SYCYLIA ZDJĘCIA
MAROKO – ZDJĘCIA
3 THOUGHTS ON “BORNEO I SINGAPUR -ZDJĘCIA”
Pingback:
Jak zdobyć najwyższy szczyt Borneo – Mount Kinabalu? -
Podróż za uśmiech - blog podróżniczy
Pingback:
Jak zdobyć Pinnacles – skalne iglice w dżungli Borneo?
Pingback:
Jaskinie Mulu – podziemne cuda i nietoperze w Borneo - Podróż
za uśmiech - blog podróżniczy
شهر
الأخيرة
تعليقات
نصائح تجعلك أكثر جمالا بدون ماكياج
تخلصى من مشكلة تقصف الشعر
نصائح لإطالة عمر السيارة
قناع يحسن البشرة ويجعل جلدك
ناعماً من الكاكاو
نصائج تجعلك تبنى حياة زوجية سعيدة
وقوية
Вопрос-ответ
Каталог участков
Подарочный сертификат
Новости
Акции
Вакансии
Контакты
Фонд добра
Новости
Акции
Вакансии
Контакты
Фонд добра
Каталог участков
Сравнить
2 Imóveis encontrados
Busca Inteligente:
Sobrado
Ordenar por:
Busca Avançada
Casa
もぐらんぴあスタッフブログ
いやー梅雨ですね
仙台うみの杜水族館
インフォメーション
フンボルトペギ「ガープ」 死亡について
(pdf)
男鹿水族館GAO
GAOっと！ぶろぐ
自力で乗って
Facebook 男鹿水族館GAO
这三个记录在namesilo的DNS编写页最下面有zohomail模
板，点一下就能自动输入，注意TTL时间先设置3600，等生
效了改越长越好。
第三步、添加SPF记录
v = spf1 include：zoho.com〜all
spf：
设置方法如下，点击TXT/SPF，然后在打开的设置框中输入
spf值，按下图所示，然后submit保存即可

**PROBLEM STATEMENT**
Pull every line containing the word "ZDJĘCIA" out of the entries above.

**ANSWER BOX**
SYCYLIA ZDJĘCIA
MAROKO – ZDJĘCIA
3 THOUGHTS ON “BORNEO I SINGAPUR -ZDJĘCIA”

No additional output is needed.